José Manuel Lescano Ramallo
Se abría paso la mañana y todavía no podía conciliar el sueño. El olor a tierra mojada invadía su cabeza desde la noche anterior: un llanto de cría y un ave volando con una víbora entre sus garras dieron a entender su preocupación, algo ocurriría, no sabía qué, pero era un mal augurio.
Se encaminó entonces hacia donde sabía que encontraría un poco de paz, la huerta. Melodías que le brotaban sin dolor fue cantando hasta allí, cerca de la costa. Estaba solo todavía.

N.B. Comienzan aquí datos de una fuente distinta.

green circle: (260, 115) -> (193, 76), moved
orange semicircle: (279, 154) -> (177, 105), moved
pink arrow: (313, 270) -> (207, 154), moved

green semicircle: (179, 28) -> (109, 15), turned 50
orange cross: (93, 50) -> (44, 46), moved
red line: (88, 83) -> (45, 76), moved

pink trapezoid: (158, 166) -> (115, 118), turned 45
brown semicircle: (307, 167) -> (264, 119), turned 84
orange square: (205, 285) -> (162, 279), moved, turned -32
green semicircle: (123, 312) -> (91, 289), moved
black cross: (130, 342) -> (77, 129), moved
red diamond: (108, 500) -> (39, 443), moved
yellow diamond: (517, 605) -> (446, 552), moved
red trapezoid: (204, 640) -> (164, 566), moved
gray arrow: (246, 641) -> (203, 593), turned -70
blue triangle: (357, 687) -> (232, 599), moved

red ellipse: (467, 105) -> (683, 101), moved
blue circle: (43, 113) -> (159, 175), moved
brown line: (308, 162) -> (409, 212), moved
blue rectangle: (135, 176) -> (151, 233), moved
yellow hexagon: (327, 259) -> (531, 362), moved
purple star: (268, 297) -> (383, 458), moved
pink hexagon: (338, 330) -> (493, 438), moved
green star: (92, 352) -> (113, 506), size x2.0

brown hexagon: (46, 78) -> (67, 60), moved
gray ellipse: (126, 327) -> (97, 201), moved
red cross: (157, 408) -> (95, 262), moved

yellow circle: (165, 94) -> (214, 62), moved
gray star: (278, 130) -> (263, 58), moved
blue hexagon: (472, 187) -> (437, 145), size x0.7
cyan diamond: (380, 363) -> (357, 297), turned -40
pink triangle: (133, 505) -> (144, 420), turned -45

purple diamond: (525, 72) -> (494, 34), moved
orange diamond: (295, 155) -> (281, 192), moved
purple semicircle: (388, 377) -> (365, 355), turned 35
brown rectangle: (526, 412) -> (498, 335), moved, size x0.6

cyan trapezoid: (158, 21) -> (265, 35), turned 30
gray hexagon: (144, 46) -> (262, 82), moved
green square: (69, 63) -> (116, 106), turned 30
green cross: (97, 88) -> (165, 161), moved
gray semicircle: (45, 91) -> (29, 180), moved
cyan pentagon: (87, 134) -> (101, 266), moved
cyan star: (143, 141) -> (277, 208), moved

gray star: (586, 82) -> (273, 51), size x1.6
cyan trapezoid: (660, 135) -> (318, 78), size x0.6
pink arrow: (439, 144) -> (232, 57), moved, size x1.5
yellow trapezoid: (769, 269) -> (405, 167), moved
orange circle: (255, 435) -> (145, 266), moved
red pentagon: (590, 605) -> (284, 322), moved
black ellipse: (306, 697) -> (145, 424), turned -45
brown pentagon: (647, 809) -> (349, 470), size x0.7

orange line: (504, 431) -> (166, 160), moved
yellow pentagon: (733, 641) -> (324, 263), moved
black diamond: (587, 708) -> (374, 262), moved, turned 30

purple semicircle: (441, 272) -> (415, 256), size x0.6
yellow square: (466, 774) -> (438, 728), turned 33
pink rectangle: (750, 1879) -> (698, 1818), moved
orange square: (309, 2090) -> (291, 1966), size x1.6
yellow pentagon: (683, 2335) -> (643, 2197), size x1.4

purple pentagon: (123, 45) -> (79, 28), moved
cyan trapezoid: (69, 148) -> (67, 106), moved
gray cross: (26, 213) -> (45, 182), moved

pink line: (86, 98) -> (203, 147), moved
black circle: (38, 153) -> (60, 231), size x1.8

Su madre y hermanos no llegarían hasta dentro de un tiempo, así que aprovechó para recordar unas tonadas que hacía mucho tiempo que no repasaba, mientras cosechaba.
Cierto temblor recorrió sus piernas. El día estaba nublándose, y mientras se acercaba a la costa, sobre la línea del horizonte, se asomaba una gruesa línea horizontal, que cada vez era más grande. La línea se transformó en varias figuras redondas, y las figuras redondas, en enormes bestias de madera, que en su lomo posaban cientos de personas.
El mismo sentimiento que la noche anterior lo había desvelado, ahora lo petrificaba del miedo. La civilización se estaba presentando ante sus ojos, y aunque él no lo supiera, no había otra opción.
La civilización atravesó su pecho, y las melodías de Noctámbu no se volvieron a oír más en el aire.